L’allaitement est une merveilleuse aventure, parfois jalonnée de nombreux défis. Une chose est sûre, ces moments incroyables de tendresse et de partage avec son enfant sont inestimables. Cependant l’instant fatidique du sevrage de l’allaitement est inévitable, mais quand doit-on y mettre un terme ? Vous avez peut-être peur de ne pas identifier les signes qui montrent que votre bébé est prêt ou ne pas prendre en compte tous les facteurs essentiels avant de signer la fin de cette aventure. Ces doutes sont légitimes ! Il faut voir l’aspect pratique : amorcer le sevrage et substituer le lait maternel selon l’âge de votre enfant. Tâcher d’éviter les mastites et les engorgements. Puis il y a le versant émotionnel :  les raisons qui nous poussent à vouloir cesser d’allaiter. Entre reprise du travail et pression sociale ou le désir de reprendre possession de son corps. Si nous changeons d’avis, peut-on relancer sa lactation et comment ? Puis il y a les situations particulières : y a-t-il des solutions face au refus du sevrage ou à la grève de la tétée ? Toutes ces questions trouveront des réponses, qui, je l’espère, vous apporteront les clefs pour envisager avec douceur et sérénité cette étape cruciale.

Zoom sur le sevrage de l’allaitement maternel et le moment idéal pour le mettre en place

Comment reconnaître que bébé est prêt pour le sevrage

L’allaitement maternel est recommandé par l’OMS pendant les six premiers mois du bébé et au-delà, si possible, avec l’introduction progressive d’aliments solides. Le sevrage peut se faire naturellement par un processus biologique normal ou être induit par la mère et/ou l’enfant. Il y a quelques signes comportementaux peuvent indiquer que votre enfant est prêt.

À partir de la diversification alimentaire, il va manger de plus en plus de solides et remplacer des tétées nutritives par des repas complets. Il ne réclamera pas forcément le sein à certains moments de la journée. De plus, il deviendra de plus en plus autonome et trouvera peut-être son réconfort ailleurs, avec un relais émotionnel pour certains petits bobos du quotidien.
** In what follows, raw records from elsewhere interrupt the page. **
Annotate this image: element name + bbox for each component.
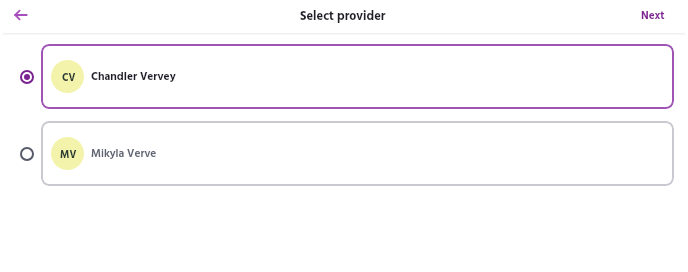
button[interactable]: Next (641, 7, 665, 25)
button[interactable]: Back (9, 3, 33, 27)
staticText: Chandler Vervey (91, 68, 176, 86)
button[interactable]: CV (0, 44, 688, 109)
staticText: MV (60, 147, 77, 164)
staticText: Select provider (300, 7, 386, 27)
staticText: CV (62, 70, 76, 87)
staticText: Next (641, 7, 665, 25)
button[interactable]: MV (0, 121, 688, 186)
staticText: Mikyla Verve (91, 145, 157, 163)
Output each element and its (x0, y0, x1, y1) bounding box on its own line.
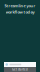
button[interactable]: Get started (4, 67, 36, 72)
staticText: Get started (12, 68, 28, 71)
staticText: workflow today (6, 9, 34, 15)
staticText: Streamline your (4, 3, 36, 8)
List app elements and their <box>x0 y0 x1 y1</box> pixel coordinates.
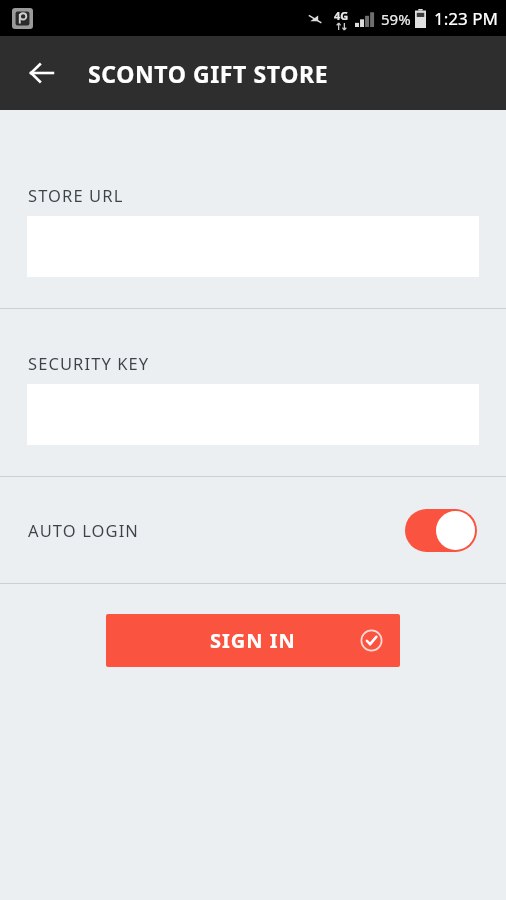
button[interactable]: Back <box>18 49 66 97</box>
staticText: SCONTO GIFT STORE <box>88 58 329 89</box>
staticText: SIGN IN <box>210 627 296 654</box>
staticText: 4G <box>334 8 349 23</box>
button[interactable]: AUTO LOGIN <box>0 477 506 583</box>
staticText: 59% <box>381 9 411 29</box>
button[interactable]: SIGN IN <box>106 614 400 667</box>
staticText: 1:23 PM <box>434 7 498 30</box>
staticText: STORE URL <box>28 184 124 206</box>
staticText: AUTO LOGIN <box>28 519 139 541</box>
staticText: SECURITY KEY <box>28 352 150 374</box>
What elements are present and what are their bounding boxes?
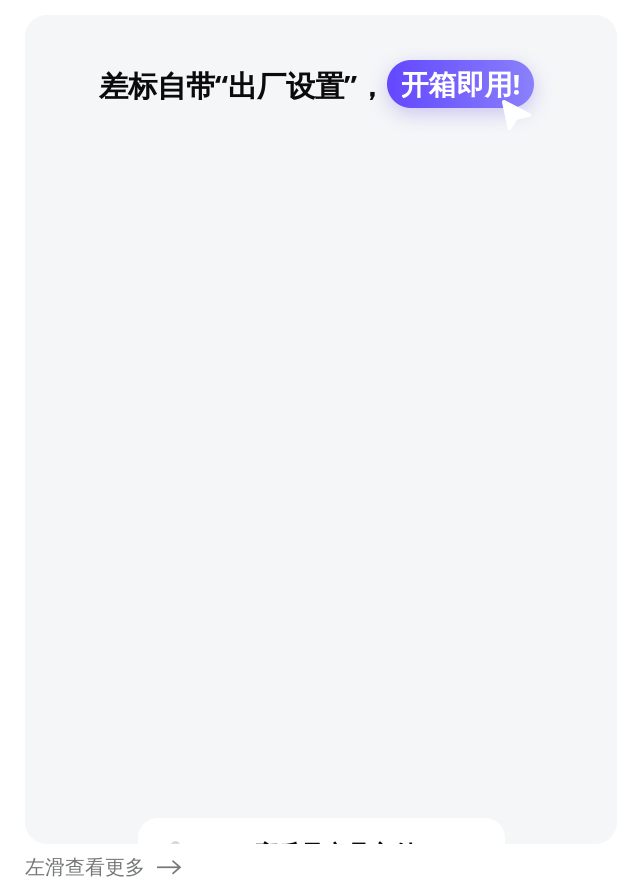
button[interactable]: 开箱即用! [387,60,534,108]
staticText: 高质量产品交付 [255,840,416,868]
staticText: 差标自带“出厂设置”， [99,66,386,105]
staticText: 开箱即用! [400,65,520,103]
button[interactable]: 左滑查看更多 [25,855,182,880]
staticText: 左滑查看更多 [25,855,145,880]
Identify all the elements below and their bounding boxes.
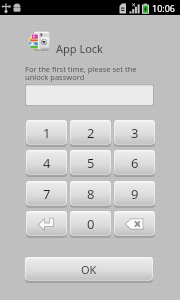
button[interactable]: 9 — [114, 181, 155, 207]
button[interactable]: 2 — [70, 120, 111, 146]
button[interactable]: 1 — [26, 120, 67, 146]
button[interactable]: 6 — [114, 150, 155, 176]
staticText: 8 — [87, 185, 95, 203]
button[interactable]: OK — [25, 257, 153, 282]
button[interactable]: 7 — [26, 181, 67, 207]
button[interactable]: 8 — [70, 181, 111, 207]
staticText: App Lock — [56, 41, 103, 56]
button[interactable]: 0 — [70, 211, 111, 237]
staticText: 10:06 — [152, 2, 176, 14]
button[interactable]: 4 — [26, 150, 67, 176]
staticText: For the first time, please set the unloc… — [25, 64, 137, 82]
staticText: OK — [81, 262, 97, 277]
staticText: 2 — [87, 124, 95, 142]
staticText: 7 — [43, 185, 51, 203]
staticText: 9 — [131, 185, 139, 203]
button[interactable]: 5 — [70, 150, 111, 176]
button[interactable] — [25, 84, 154, 106]
staticText: 3 — [131, 124, 139, 142]
button[interactable]: Backspace — [114, 211, 155, 237]
staticText: 0 — [87, 215, 95, 233]
staticText: 1 — [43, 124, 51, 142]
staticText: 5 — [87, 154, 95, 172]
button[interactable]: Enter — [26, 211, 67, 237]
button[interactable]: 3 — [114, 120, 155, 146]
staticText: 4 — [43, 154, 51, 172]
staticText: 6 — [131, 154, 139, 172]
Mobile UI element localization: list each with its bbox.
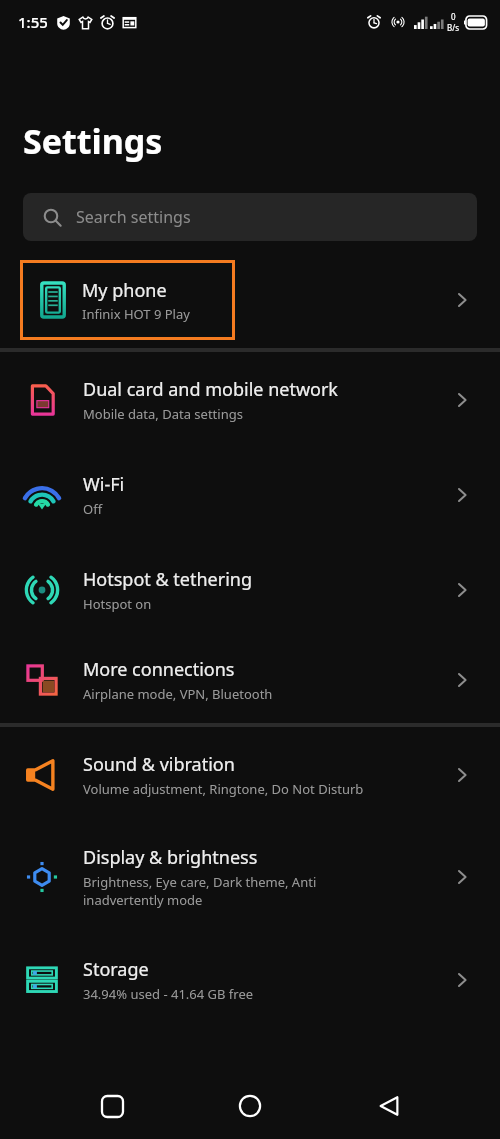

Si votre bébé s’endormait au sein, il est possible qu’il s’assoupisse désormais sans le demander. Il pourrait même repousser le sein occasionnellement. Pas d’inquiétude, vous le connaissez mieux que personne et vous ressentirez vite qu’il est prêt à passer ce cap ! Si vous souhaitez arrêter pour une autre raison, il existe des solutions pour que cela se déroule en douceur. Vous pouvez aussi faire un sevrage partiel en gardant les tétées du matin et du soir. Le sevrage biologique de l’enfant se fait généralement entre 2 et 7 ans, et votre lait continue de présenter des anticorps et des nutriments bien après la petite enfance, offrant encore de nombreux bénéfices.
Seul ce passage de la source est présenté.